Gaziantep-Kilis Tabip Odası Başkanı Tarla: "Biz her gün bir arkadaşımızın vefatıyla uyanıyoruz. Ya da bir arkadaşımızın hastalandığını ve acil plazma ya da acil yoğun bakım ihtiyacı olduğunu öğreniyoruz."
Ankara Tabip Odası Başkanı Karakoç: "Sağlık çalışanlarının tamamında bir bitkinlik durumu söz konusu. Bizim sağlık çalışanı sayımız OECD ülkelerine göre az. Daha yoğun çalışıyoruz. En düşük ücreti de yine biz alıyoruz. Atama bekleyen bir sürü hemşire arkadaşımız, sağlık memuru arkadaşımız, laborant arkadaşımız var. Yani yetişmiş sağlık personeli, emek gücü var.
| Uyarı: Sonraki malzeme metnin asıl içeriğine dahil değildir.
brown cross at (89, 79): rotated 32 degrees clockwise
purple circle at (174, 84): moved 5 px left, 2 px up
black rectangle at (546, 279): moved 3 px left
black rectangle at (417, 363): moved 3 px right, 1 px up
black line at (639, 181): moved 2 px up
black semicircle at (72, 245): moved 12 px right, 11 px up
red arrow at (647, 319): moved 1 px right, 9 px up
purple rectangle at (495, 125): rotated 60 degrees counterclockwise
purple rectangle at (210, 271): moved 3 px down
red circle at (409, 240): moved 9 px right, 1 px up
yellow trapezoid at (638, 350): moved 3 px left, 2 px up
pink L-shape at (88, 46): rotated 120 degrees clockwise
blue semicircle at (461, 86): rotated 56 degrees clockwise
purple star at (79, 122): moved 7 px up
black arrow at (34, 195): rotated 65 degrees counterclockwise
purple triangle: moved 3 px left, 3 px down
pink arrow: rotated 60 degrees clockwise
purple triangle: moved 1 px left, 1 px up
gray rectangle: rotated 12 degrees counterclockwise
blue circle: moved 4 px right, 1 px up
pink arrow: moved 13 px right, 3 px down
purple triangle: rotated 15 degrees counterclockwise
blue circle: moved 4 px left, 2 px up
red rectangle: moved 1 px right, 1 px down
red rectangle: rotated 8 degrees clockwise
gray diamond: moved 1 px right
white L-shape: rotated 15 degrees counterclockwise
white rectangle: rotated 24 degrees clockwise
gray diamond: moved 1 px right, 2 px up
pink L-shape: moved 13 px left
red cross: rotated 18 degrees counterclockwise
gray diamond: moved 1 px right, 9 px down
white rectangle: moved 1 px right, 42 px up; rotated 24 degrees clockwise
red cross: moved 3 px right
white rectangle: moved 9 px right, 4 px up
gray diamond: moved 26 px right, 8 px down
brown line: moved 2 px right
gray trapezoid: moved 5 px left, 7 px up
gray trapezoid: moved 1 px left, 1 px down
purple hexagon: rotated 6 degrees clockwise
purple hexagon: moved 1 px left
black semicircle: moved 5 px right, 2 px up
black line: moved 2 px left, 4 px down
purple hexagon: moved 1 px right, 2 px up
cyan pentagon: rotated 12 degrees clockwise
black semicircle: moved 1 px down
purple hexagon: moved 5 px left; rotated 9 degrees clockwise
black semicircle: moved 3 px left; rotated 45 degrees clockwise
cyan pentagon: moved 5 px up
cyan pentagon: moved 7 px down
Hekimler, okullarını bitirdikten sonra 8 ay atamayı bekliyorlar. Güvenlik soruşturması ve arşiv araştırması gibi bir ucubeyi halen Sağlık Bakanlığı uyguluyor."
"Sistem çökme noktasına gelebilir"
Diyarbakır Tabip Odası Başkanı Turan: "Sağlık emekçisi arkadaşlarımız canla başla çalışıyorlar. Bunu halk sağlığı temelinde gördüğü için gerçekten büyük bir özveriyle çalışıyorlar fakat onlarda da fiziki ve mental olarak bir yorgunluk gelişmiş durumda. Çalışma şartlarının düzenlenmesi gerekiyor, özlük haklarının verilmesi gerekiyor. "
Uzmanlara, sağlık çalışanları arasındaki pozitif vakaların artması durumunda nasıl bir tabloyla karşı karşıya olacağımızı da soruyoruz. Dr. Tarla muhtemel tabloyu şu sözlerle özetliyor: "Sağlık çalışanlarının enfekte olma oranı arttığı zaman, sistem çökme noktasına gelebilir ve ne yazık ki çöker. Hastaları koruyabilmemiz için, sağlık çalışanlarını korumamız gerekiyor. Koruyucu ekipmanlarla daha donanımlı hale getirmemiz gerekiyor. "
Türk Tabipleri Birliği’nin geçen hafta yaptığı açıklamaya göre, son 10 günde hayatını kaybeden sağlık çalışanı sayısı 16.
Uluslararası Af Örgütü’nün yayınladığı rapor ise, Türkiye’de bugüne dek 41 sağlık çalışanının hayatını kaybettiğini ortaya koyuyor.